Des profondeurs terrestres et volcaniques islandaises, surgissent des formations de Black-Metal d’une noirceur et d’une furie sans égal. Mais si un MysÞyrming met en images et en musique l’intérieur d’une caverne éclairée par le rouge écarlate du magma en fusion, Almyrkvi lui est sorti à l’air libre, en pleine nuit, a vu les étoiles entre deux nuages de cendre et a décidé de s’en approcher le plus possible. Le duo formé par Garðar S. Jónsson et Bjarni Einarsson de Sinmara et Slidhr s’est donc dès ses débuts éloigné du son terreux de ses compatriotes insulaires pour nous livrer une version plus astrale et apocalyptique du Black-Metal islandais, noir à sa manière, avec ses propres influences. La sortie de l’EP Pupil Of The Searing Maelstrom l’année dernière a permis à Almyrkvi de révéler tout son potentiel. Son Black-Metal stellaire, rituel, sombre et possédé avait tout pour prendre une dimension inégalée et devenir une des sensations en termes de BM qui vient du froid et des paysages lunaires. Sorte de croisement entre Darkspace et The Ruins Of Beverast le tout sous une couche de neige et de cendre et emporté dans une capsule spatiale à la dérive, l’art d’Almyrkvi avait déjà fait sensation l’espace d’un EP de 5 titres. Un an et demi plus tard, il est temps pour le combo de Reykjavík de confirmer ses dispositions avec un très attendu premier full-length, Umbra, toujours chez Ván Records. Une planète noire en proie à un certain chaos apocalyptique, tel est le visuel que nous propose Almyrkvi, pour une nouvelle fois une musique résolument astrale mais aussi d’une noirceur sidérante, un Black-Metal venu d’ailleurs qui a regardé dans un trou noir et a sombré dans la folie.

Mais Almyrkvi a plusieurs cordes à son arc et Pupil Of The Searing Maelstrom l’avait montré d’ailleurs. Les bases ne vont pas pour autant changer et pour Umbra, le duo améliore même sa production sonore ce qui lui permet de mieux appuyer ce qu’il y a de plus sombre dans sa musique, ces riffs âpres et râpeux, cette voix rauque hallucinée, cette batterie tribale et rituelle.

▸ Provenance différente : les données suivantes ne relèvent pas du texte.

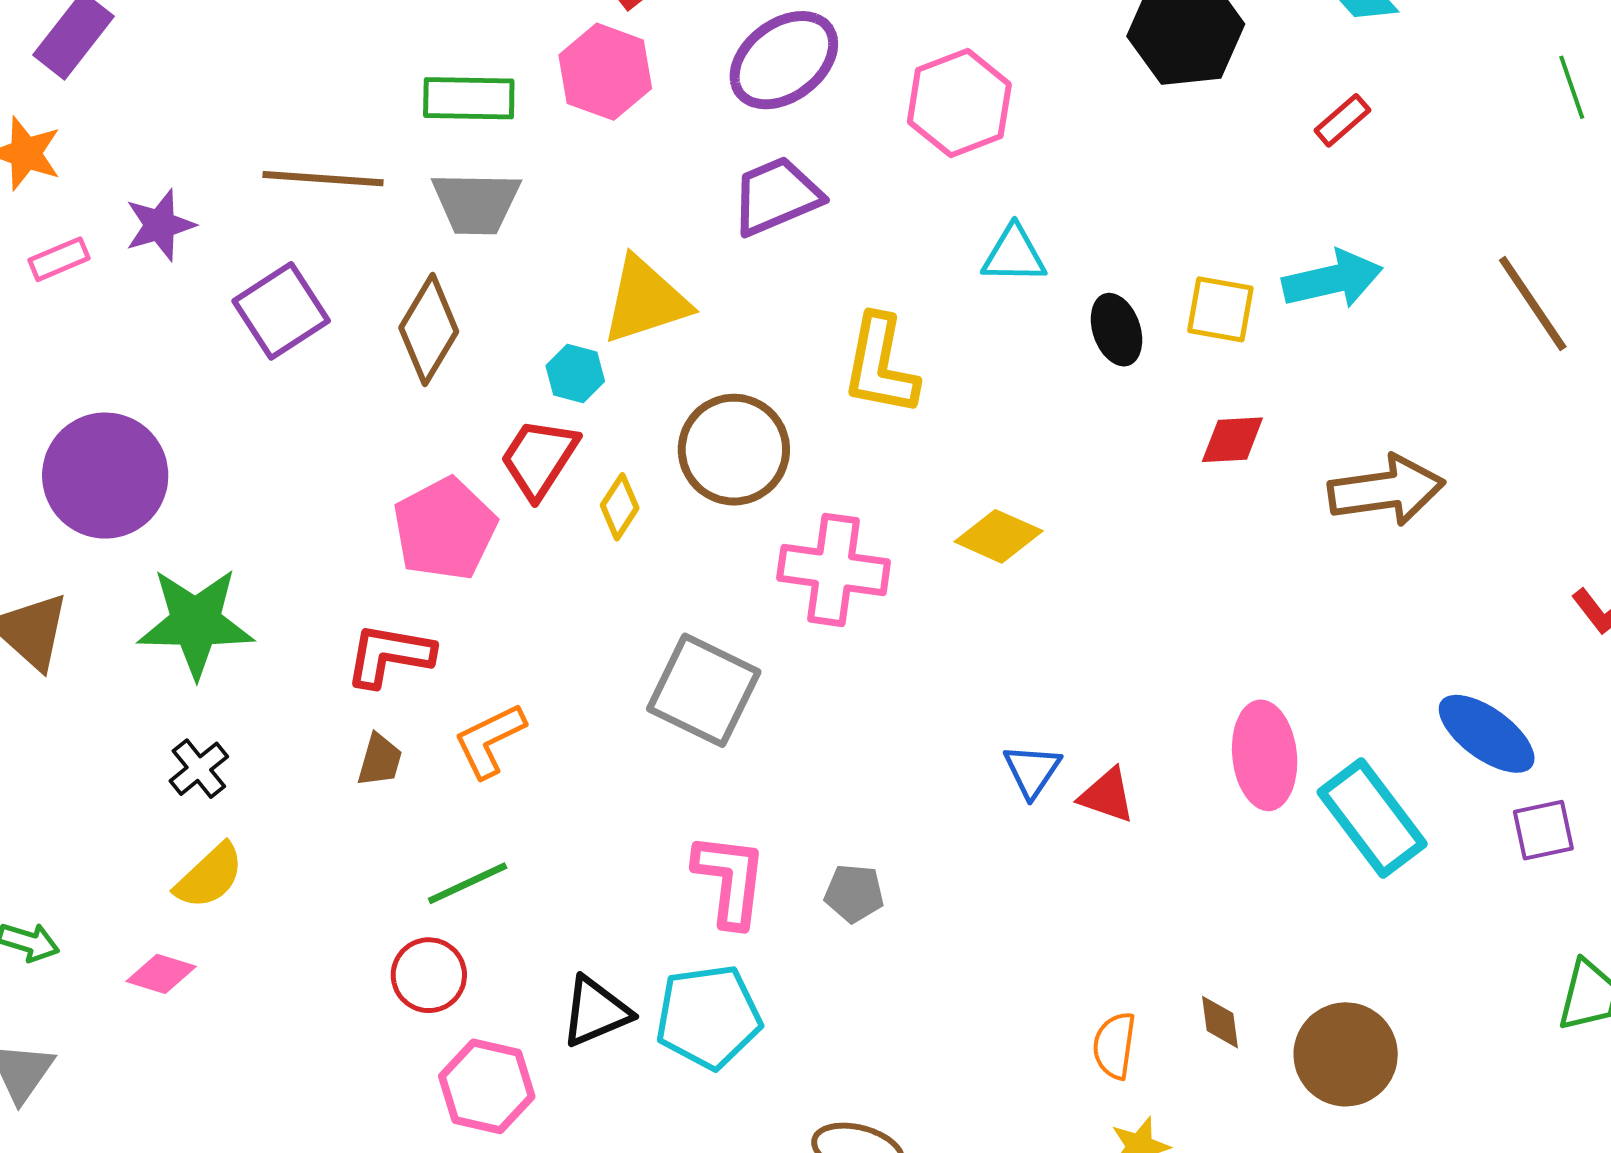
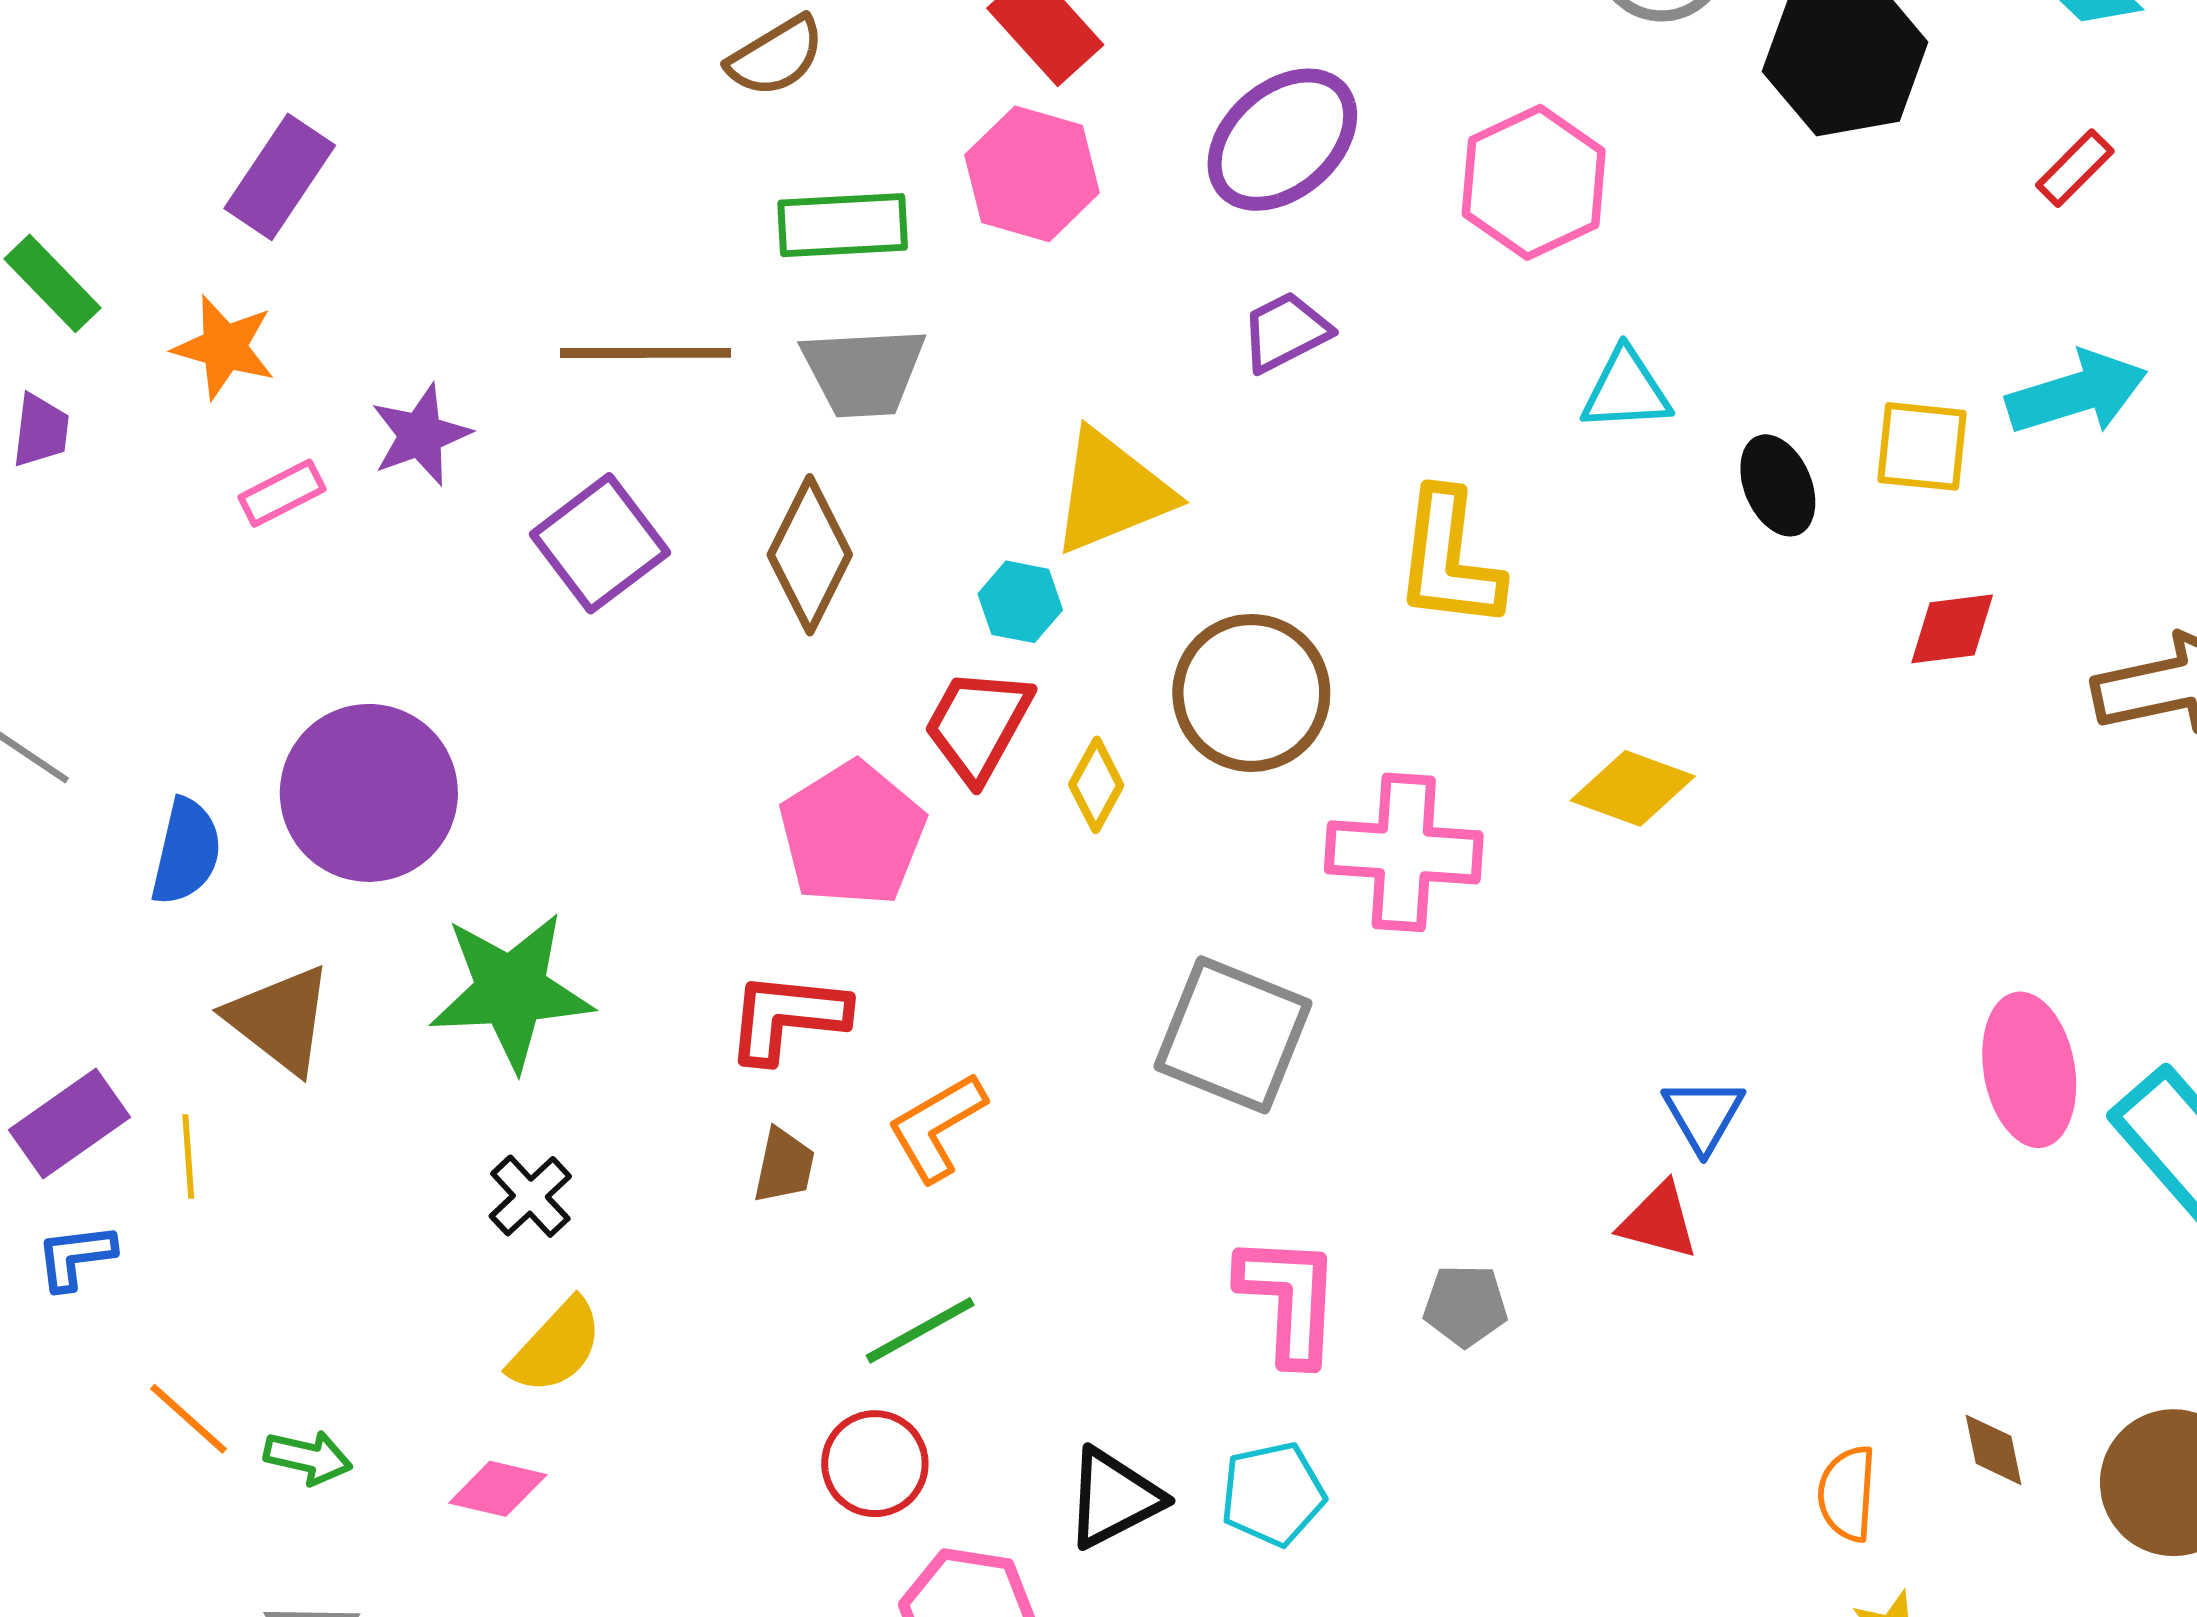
purple trapezoid: (776, 196) -> (1285, 332), size x0.7
red triangle: (1107, 795) -> (1659, 1221), moved
cyan pentagon: (708, 1017) -> (1273, 1494), size x0.7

Là-dessus, Almyrkvi pose son univers malgré tout stellaire, on contemple la voûte céleste mais nous flottons tout de même dans le zéro absolu en frôlant l’anti-matière, les mélodies cosmiques accompagnant l’ambiance noire suffocante où l’air est inexistant, l’atmosphère absente. Mais musicalement, Almyrkvi joue forcément sur les atmosphères. Et va, pour son premier album, réussir à trouver son équilibre avec le peu de molécules qu’il a à sa disposition dans le vide astral. Pupil Of The Searing Maelstrom commençait par le très aérien "Primeval" avant que "Shrouded in Blinding Light" ne mette en avant la noirceur et la lourdeur de la musique du groupe. Eh bien pour Umbra, Almyrkvi fait majoritairement le pont entre ces deux dosages, les molécules se rééquilibrant et se répartissant d’elles-mêmes dans le nouvel espace vide constitué par les 42 minutes de Umbra. Almyrkvi va y trouver un nouveau souffle mélodique mais ne va en rien oublier ses aspirations chaotiques et apocalyptiques. Lorgnant même vers du pur Post-Black, Almyrkvi n’oublie pas d’instaurer une certaine terreur même si cela ne se fera jamais dans la brutalité ou l’agression. Le groupe islandais affirme donc son côté le plus astral, au sein d’un album forcément sidérant qui instaure à chaque instant une ambiance de fin du monde, ou plutôt de fin d’un monde dans des contrées bien éloignées des nôtres.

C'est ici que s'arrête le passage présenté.